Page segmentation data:
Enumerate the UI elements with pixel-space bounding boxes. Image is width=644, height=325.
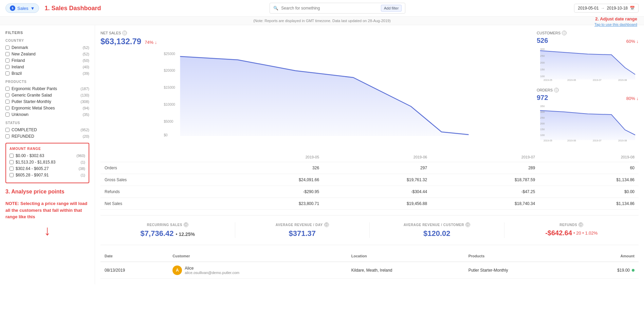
date-range-picker[interactable]: 2019-05-01 → 2019-10-18 📅 (574, 4, 639, 13)
row-gross-aug: $1,134.86 (539, 174, 639, 186)
search-area: 🔍 Add filter (106, 3, 569, 14)
trans-col-customer: Customer (168, 251, 347, 262)
chevron-down-icon: ▼ (31, 6, 35, 11)
unknown-checkbox[interactable] (5, 113, 10, 117)
date-to: 2019-10-18 (607, 6, 628, 11)
svg-text:250: 250 (540, 54, 545, 57)
orders-change: 80% ↓ (626, 96, 639, 101)
search-input[interactable] (281, 6, 378, 11)
date-separator: → (601, 6, 605, 11)
customer-email: alice.osullivan@demo.putler.com (185, 271, 239, 275)
customer-info: Alice alice.osullivan@demo.putler.com (185, 266, 239, 275)
svg-text:200: 200 (540, 61, 545, 64)
ergo-rubber-checkbox[interactable] (5, 87, 10, 91)
avg-revenue-day-value: $371.37 (241, 229, 364, 238)
avg-revenue-day-info-icon[interactable]: ⓘ (324, 222, 329, 227)
table-row-refunds: Refunds -$290.95 -$304.44 -$47.25 $0.00 (100, 186, 639, 198)
amount-range-section: AMOUNT RANGE $0.00 - $302.63 (960) $1,51… (5, 143, 89, 183)
refunded-checkbox[interactable] (5, 134, 10, 138)
filter-refunded: REFUNDED (20) (5, 134, 89, 139)
avg-revenue-customer-value: $120.02 (375, 229, 499, 238)
ergo-rubber-label: Ergonomic Rubber Pants (12, 86, 57, 91)
filter-ireland: Ireland (40) (5, 65, 89, 69)
ireland-checkbox[interactable] (5, 65, 10, 69)
avg-revenue-customer-info-icon[interactable]: ⓘ (465, 222, 470, 227)
amount-cell: $19.00 (582, 268, 634, 273)
analyse-label: 3. Analyse price points (5, 189, 89, 195)
ireland-count: (40) (82, 65, 89, 69)
search-box: 🔍 Add filter (270, 3, 405, 14)
sidebar: FILTERS COUNTRY Denmark (52) New Zealand… (0, 25, 95, 284)
svg-text:2019-08: 2019-08 (618, 79, 627, 81)
svg-text:150: 150 (540, 128, 545, 131)
range-2-checkbox[interactable] (10, 160, 14, 164)
svg-text:2019-06: 2019-06 (567, 79, 576, 81)
trans-location: Kildare, Meath, Ireland (347, 262, 464, 279)
svg-text:300: 300 (540, 110, 545, 114)
finland-checkbox[interactable] (5, 58, 10, 63)
green-status-dot (632, 269, 634, 272)
recurring-sales-info-icon[interactable]: ⓘ (184, 222, 188, 227)
putler-monthly-checkbox[interactable] (5, 100, 10, 104)
transactions-table: Date Customer Location Products Amount 0… (100, 251, 639, 279)
products-section-title: PRODUCTS (5, 80, 89, 84)
orders-svg: 350 300 250 200 150 100 2019-05 2019-06 … (537, 104, 639, 142)
add-filter-button[interactable]: Add filter (381, 5, 402, 12)
ergo-metal-checkbox[interactable] (5, 106, 10, 110)
stats-row: RECURRING SALES ⓘ $7,736.42 • 12.25% AVE… (100, 215, 639, 245)
denmark-checkbox[interactable] (5, 46, 10, 50)
customers-label: CUSTOMERS ⓘ (537, 31, 639, 35)
completed-checkbox[interactable] (5, 128, 10, 132)
refunds-value: -$642.64 (545, 229, 572, 237)
granite-salad-checkbox[interactable] (5, 93, 10, 97)
completed-count: (952) (80, 128, 89, 132)
tap-dashboard-link[interactable]: Tap to use this dashboard (594, 22, 637, 27)
svg-text:350: 350 (540, 105, 545, 108)
row-netsales-aug: $1,134.86 (539, 198, 639, 210)
refunds-info-icon[interactable]: ⓘ (578, 222, 583, 227)
col-header-jul: 2019-07 (431, 152, 539, 162)
net-sales-change: 74% ↓ (145, 40, 157, 45)
filter-ergo-metal: Ergonomic Metal Shoes (94) (5, 106, 89, 110)
note-label: NOTE: Selecting a price range will load … (5, 200, 89, 220)
date-from: 2019-05-01 (578, 6, 599, 11)
filter-range-1: $0.00 - $302.63 (960) (10, 153, 85, 158)
range-1-checkbox[interactable] (10, 154, 14, 158)
row-refunds-jun: -$304.44 (323, 186, 431, 198)
main-layout: FILTERS COUNTRY Denmark (52) New Zealand… (0, 25, 644, 284)
range-3-checkbox[interactable] (10, 167, 14, 171)
sales-dropdown-button[interactable]: $ Sales ▼ (5, 3, 39, 13)
filter-new-zealand: New Zealand (52) (5, 52, 89, 56)
customer-cell: A Alice alice.osullivan@demo.putler.com (172, 266, 343, 275)
svg-text:2019-05: 2019-05 (544, 79, 552, 81)
range-3-label: $302.64 - $605.27 (16, 166, 49, 171)
range-1-label: $0.00 - $302.63 (16, 153, 44, 158)
avg-revenue-day-title: AVERAGE REVENUE / DAY ⓘ (241, 222, 364, 227)
filter-range-2: $1,513.20 - $1,815.83 (1) (10, 160, 85, 165)
range-4-checkbox[interactable] (10, 173, 14, 177)
row-refunds-label: Refunds (100, 186, 215, 198)
new-zealand-checkbox[interactable] (5, 52, 10, 56)
subtitle: (Note: Reports are displayed in GMT time… (0, 17, 644, 25)
completed-label: COMPLETED (12, 127, 37, 132)
charts-row: NET SALES ⓘ $63,132.79 74% ↓ $25000 $200… (100, 31, 639, 146)
customers-section: CUSTOMERS ⓘ 526 60% ↓ (537, 31, 639, 82)
svg-text:2019-07: 2019-07 (593, 139, 602, 142)
customers-info-icon[interactable]: ⓘ (562, 31, 567, 35)
svg-text:100: 100 (540, 134, 545, 137)
net-sales-info-icon[interactable]: ⓘ (122, 31, 127, 35)
row-orders-aug: 60 (539, 162, 639, 174)
trans-product: Putler Starter-Monthly (464, 262, 578, 279)
trans-col-amount: Amount (578, 251, 639, 262)
stat-avg-revenue-day: AVERAGE REVENUE / DAY ⓘ $371.37 (235, 222, 370, 238)
brazil-checkbox[interactable] (5, 71, 10, 75)
range-3-count: (38) (78, 167, 85, 171)
orders-label: ORDERS ⓘ (537, 88, 639, 92)
filter-denmark: Denmark (52) (5, 45, 89, 50)
adjust-date-label: 2. Adjust date range (595, 16, 637, 21)
svg-text:$15000: $15000 (164, 86, 176, 89)
svg-text:100: 100 (540, 75, 545, 78)
orders-info-icon[interactable]: ⓘ (554, 88, 559, 92)
brazil-count: (39) (82, 71, 89, 75)
filter-granite-salad: Generic Granite Salad (130) (5, 93, 89, 98)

[Prompt] Copy whichever lines of the records above contain the word "AVERAGE".

[Task response]
avg-revenue-day-title: AVERAGE REVENUE / DAY ⓘ (241, 222, 364, 227)
stat-avg-revenue-day: AVERAGE REVENUE / DAY ⓘ $371.37 (235, 222, 370, 238)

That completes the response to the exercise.